Inspirational song: Flash of Fire (Hoyt Axton)
Today was certainly a flurry of activity. The owner of the cleaning service and her employee were here for hours today. My friend and I had worked hard on Friday, I swear we did. We spent hours decluttering, organizing, repairing, replacing. But still the service today was hard at work, and I cannot believe how much dust, how much pet hair, they pulled out of the corners. This house is CLEAN. I feel it in my lungs. The difference is in how much dust and hair I am no longer breathing at all moments of the day. I hope it lasts at least until the man gets here. The little red-headed dog has been super needy since he was allowed back in the house, and even though I only gently patted his side, his undercoat is trying to blow out and refill all the corners of the house. That's just what I need.

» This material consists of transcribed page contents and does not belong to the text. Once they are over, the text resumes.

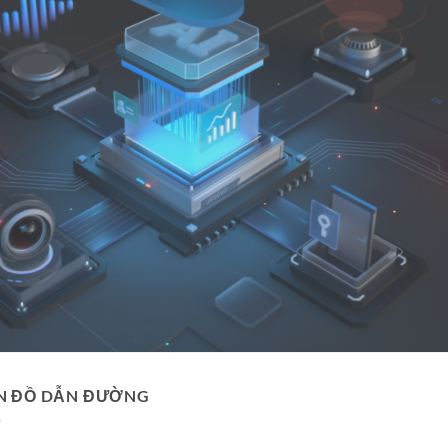
N ĐỒ DẪN ĐƯỜNG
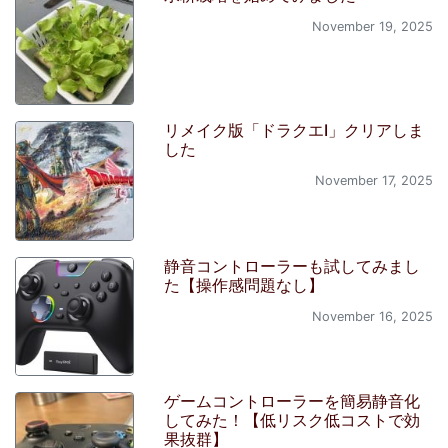
November 19, 2025
リメイク版「ドラクエI」クリアしま
した
November 17, 2025
静音コントローラーも試してみまし
た【操作感問題なし】
November 16, 2025
ゲームコントローラーを簡易静音化
してみた！【低リスク低コストで効
果抜群】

The animals were entirely freaked out with the two strange ladies who made strange noises all afternoon. They were still goofy and skittish this evening. The cats have been more talkative than I've ever seen. The kitten kept coming up and sitting on my lap and telling me in long cat sentences how alarmed she was. Even the big sissy boy sang the song of his people, letting me know that he did not approve of strangers and their demonic vacuum cleaners. I thought things had calmed down this evening, when I tried to catch a picture of the kitten. I made a little kissy noise to get her attention, and out of nowhere, a spastic boy launched himself at me, meowed, and ran away again. I had just enough presence of mind to snap a picture.

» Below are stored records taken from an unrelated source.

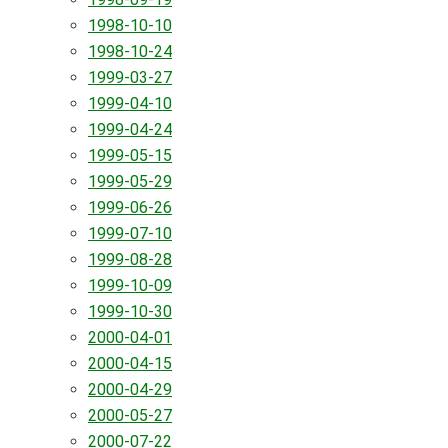
1998-10-10
1998-10-24
1999-03-27
1999-04-10
1999-04-24
1999-05-15
1999-05-29
1999-06-26
1999-07-10
1999-08-28
1999-10-09
1999-10-30
2000-04-01
2000-04-15
2000-04-29
2000-05-27
2000-07-22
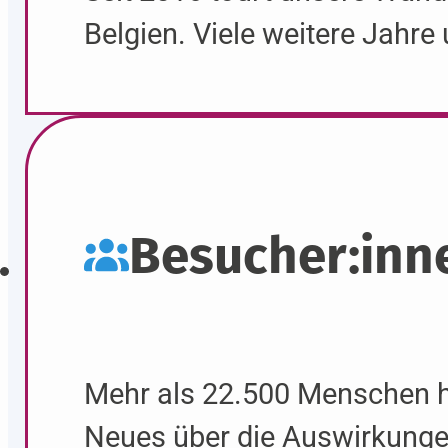
Belgien. Viele weitere Jahre
Besucher:inn
Mehr als 22.500 Menschen h
Neues über die Aus­wirkunge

I chatted with my mother while the crew was here. She reminisced fondly of the days when she was in her thirties, and had endless energy to deep clean her house like this every Saturday. I remember those days well. I can picture it so clearly: the sun streaming in the front windows, Hoyt Axton's Fearless album blasting on the turntable, my mother singing along and vacuuming the big white shag rug, with the huge brown interlocking circles (oh, the 1970s, bless them). Even when she put the pre-teen me to work, I still loved those days.